ThePrint asks: Godhra, Kashmir, northeast CAB unrest: can clampdowns on media visuals help curb violence?


Indian media today can incite violence and inflame passions

Sushant Sareen
Senior fellow, ORF

The media can incite violence and flame passions. At one level, it has become more raucous than ever before in India. It’s a no-holds-barred media, which is always in your face.

Earlier, the debates were restrained. Whenever there was a conflict or a riot, the media would never name the communities involved. That kind of restraint is gone now.

But the tricky question that arises is whether a government diktat can tell the media how to report. Or should the gatekeepers of media exercise responsibility and restraint?

During the old media days, there was the luxury of bringing the paper out the next day. But today, it is about instant gratification. Everyone wants to be the first to report a piece of news without verifying it. The media too broadcasts unverified news, and fake news ends up getting a life of its own. Rumours are always floating around and people start building theories around what was a rumour at best and fake news at worst.

An advisory issued is not a diktat. It’s a statement that caution needs to be exercised, I think it would be a problem if the Modi government censors news organisations. But I don’t think that is the case. Moreover, the recommendations for media restrictions in the Nanavati Commission report are merely observations.


The Gujarat coverage led to international agencies and public opinion turning against the state government

R. B. Sreekumar
Former IPS officer

Imposing media blackout must be decided on the basis of what content news channels are broadcasting and what they are projecting. During the 2002 Gujarat riots, I sent reports to then-Chief Minister Narendra Modi’s government about the ground situation, but no official responded. Ultimately, they punished me for these reports.

A barrage of fabricated news stories were being circulated at that time. Reports of Hindu women being molested and their ‘chests’ being cut and thrown away were surfacing. But after five days or so, our inquiry found that it wasn’t true.

On the other hand, the ghastly and gruesome scenes of violence being reported helped give an idea of what was happening on the ground. This coverage led to international agencies and public opinion turning against the state government. Those grisly visuals showed that truth cannot be suppressed.

In the context of Godhra, I think that it was politically very motivated to project and display the Hindu dead bodies.
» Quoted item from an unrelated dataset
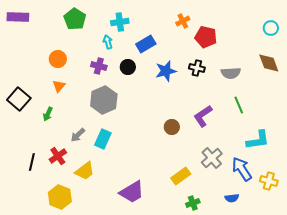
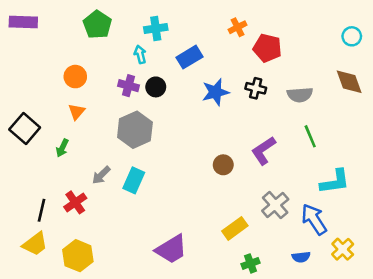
black circle: (128, 67) -> (156, 87), moved
yellow trapezoid: (85, 171) -> (35, 244), moved
yellow cross: (269, 181) -> (343, 249), moved, turned 30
This was covered by the news media, which may have instigated violence.


What the government learned in Kashmir, it will apply in Assam and Chhattisgarh too

Khurram Parvez
Human rights advocate 

History is proof that Indian journalists have accepted the version of the Indian government’s stand on the Kashmir issue. So, why should they get to complain now? What holds true for Indian journalists on Kashmir is exactly what will happen in other parts of the country. Martin Luther King once said, “Injustice anywhere is a threat to justice everywhere.”

Unfortunately, most of the print media and the digital media platforms have completely accepted the Indian logic on Kashmir — their coverage of this issue speaks for itself. Restrictions on the media started many years ago, now it is only natural that the Modi government expects the media to toe the party line on other issues as well.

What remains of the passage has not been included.